Records from a collection:
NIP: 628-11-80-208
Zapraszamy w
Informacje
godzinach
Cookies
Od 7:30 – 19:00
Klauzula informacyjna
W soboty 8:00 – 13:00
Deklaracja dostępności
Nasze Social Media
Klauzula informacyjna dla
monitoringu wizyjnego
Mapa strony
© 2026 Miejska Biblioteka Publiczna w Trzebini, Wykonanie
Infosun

» Exercise aim: Your task is an exact transcription of every line above.

» Answer below:
NIP: 628-11-80-208
Zapraszamy w
Informacje
godzinach
Cookies
Od 7:30 – 19:00
Klauzula informacyjna
W soboty 8:00 – 13:00
Deklaracja dostępności
Nasze Social Media
Klauzula informacyjna dla
monitoringu wizyjnego
Mapa strony
© 2026 Miejska Biblioteka Publiczna w Trzebini, Wykonanie
Infosun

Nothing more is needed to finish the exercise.